> _Directions_:
Exactly how many lines of the data below include the string "left"? State the number and nothing more.

Dataset extract: Begin

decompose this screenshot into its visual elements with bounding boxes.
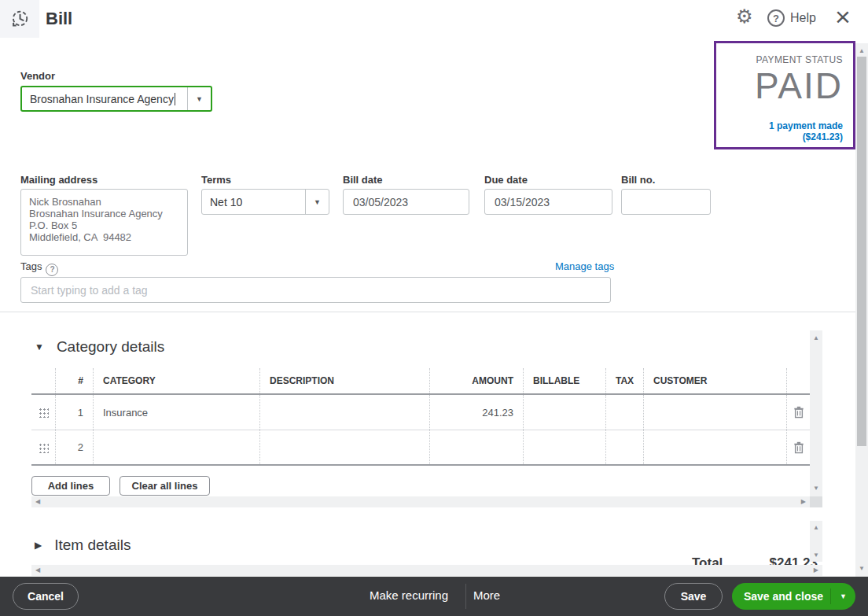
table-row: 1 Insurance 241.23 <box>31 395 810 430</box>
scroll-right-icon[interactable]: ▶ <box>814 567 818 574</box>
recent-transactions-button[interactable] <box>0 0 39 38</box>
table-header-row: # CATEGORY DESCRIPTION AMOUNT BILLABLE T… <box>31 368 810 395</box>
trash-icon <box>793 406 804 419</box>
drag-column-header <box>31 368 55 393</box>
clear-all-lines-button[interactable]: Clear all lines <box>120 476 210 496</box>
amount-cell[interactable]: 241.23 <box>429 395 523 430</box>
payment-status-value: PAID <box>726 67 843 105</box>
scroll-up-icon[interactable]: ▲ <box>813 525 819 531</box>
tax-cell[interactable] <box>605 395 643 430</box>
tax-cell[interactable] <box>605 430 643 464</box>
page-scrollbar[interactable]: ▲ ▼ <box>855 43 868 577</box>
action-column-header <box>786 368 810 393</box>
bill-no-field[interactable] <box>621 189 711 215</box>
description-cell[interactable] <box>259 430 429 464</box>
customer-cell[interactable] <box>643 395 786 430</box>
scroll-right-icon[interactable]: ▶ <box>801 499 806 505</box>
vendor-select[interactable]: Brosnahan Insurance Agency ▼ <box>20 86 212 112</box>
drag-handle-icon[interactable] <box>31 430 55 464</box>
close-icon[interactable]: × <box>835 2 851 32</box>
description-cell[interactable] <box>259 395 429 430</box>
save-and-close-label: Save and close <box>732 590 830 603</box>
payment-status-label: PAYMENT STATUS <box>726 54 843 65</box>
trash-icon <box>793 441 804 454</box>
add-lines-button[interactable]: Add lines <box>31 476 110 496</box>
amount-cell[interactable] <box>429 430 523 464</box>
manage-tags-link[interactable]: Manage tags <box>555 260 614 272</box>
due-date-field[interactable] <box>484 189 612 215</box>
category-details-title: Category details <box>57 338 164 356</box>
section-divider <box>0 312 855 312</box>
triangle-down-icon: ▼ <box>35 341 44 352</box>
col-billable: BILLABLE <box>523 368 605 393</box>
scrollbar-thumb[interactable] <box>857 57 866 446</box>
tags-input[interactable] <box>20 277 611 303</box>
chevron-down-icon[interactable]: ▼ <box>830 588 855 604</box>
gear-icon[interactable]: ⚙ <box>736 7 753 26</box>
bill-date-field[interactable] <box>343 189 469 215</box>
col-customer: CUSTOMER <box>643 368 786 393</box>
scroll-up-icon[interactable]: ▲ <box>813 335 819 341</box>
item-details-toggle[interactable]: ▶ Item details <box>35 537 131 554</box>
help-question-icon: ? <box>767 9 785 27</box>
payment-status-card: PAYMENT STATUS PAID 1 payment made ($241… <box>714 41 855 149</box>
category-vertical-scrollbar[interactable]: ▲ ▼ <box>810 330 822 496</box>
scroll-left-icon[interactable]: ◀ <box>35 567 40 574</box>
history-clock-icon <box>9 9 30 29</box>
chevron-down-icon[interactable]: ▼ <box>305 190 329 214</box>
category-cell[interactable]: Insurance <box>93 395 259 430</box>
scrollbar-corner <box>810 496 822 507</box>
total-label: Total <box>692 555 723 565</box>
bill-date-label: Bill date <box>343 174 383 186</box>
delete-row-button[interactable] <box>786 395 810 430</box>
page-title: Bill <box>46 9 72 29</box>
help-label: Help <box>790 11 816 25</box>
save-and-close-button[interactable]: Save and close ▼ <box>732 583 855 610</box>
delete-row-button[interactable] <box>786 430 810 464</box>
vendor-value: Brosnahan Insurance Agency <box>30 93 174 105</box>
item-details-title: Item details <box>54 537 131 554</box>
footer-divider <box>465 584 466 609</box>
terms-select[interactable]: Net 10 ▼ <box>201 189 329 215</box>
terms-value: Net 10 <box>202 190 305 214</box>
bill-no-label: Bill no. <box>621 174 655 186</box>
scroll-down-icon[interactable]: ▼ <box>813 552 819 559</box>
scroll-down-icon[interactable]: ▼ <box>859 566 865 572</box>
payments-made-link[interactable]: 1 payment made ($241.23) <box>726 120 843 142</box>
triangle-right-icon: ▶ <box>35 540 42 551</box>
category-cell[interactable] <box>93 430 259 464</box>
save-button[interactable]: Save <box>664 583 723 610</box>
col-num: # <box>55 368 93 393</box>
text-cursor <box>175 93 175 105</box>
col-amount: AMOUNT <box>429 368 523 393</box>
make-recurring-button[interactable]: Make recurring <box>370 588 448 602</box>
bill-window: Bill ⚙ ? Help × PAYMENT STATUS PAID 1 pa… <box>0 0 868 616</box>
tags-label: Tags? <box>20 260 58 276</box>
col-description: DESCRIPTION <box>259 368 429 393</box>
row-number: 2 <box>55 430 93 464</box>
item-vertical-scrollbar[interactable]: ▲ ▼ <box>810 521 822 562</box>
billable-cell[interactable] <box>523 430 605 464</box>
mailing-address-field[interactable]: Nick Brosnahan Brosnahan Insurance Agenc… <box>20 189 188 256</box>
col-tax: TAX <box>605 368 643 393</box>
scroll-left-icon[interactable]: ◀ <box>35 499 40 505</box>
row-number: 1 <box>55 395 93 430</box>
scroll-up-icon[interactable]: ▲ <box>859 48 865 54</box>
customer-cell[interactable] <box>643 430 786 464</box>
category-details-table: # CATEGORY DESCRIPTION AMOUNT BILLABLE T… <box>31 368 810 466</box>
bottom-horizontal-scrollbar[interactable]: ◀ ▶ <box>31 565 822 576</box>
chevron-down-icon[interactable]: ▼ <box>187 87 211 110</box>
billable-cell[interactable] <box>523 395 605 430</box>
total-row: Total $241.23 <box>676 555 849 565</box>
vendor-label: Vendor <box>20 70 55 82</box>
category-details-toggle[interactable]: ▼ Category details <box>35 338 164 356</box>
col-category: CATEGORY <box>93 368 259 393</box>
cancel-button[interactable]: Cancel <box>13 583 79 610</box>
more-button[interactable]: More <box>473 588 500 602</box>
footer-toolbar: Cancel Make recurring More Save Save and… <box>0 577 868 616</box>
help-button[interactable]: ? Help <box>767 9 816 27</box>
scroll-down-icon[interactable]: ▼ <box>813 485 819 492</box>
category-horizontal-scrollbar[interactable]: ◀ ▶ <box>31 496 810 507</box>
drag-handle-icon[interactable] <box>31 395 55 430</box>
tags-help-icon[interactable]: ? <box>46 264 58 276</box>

Dataset extract: End

> _Result for this exercise_:
2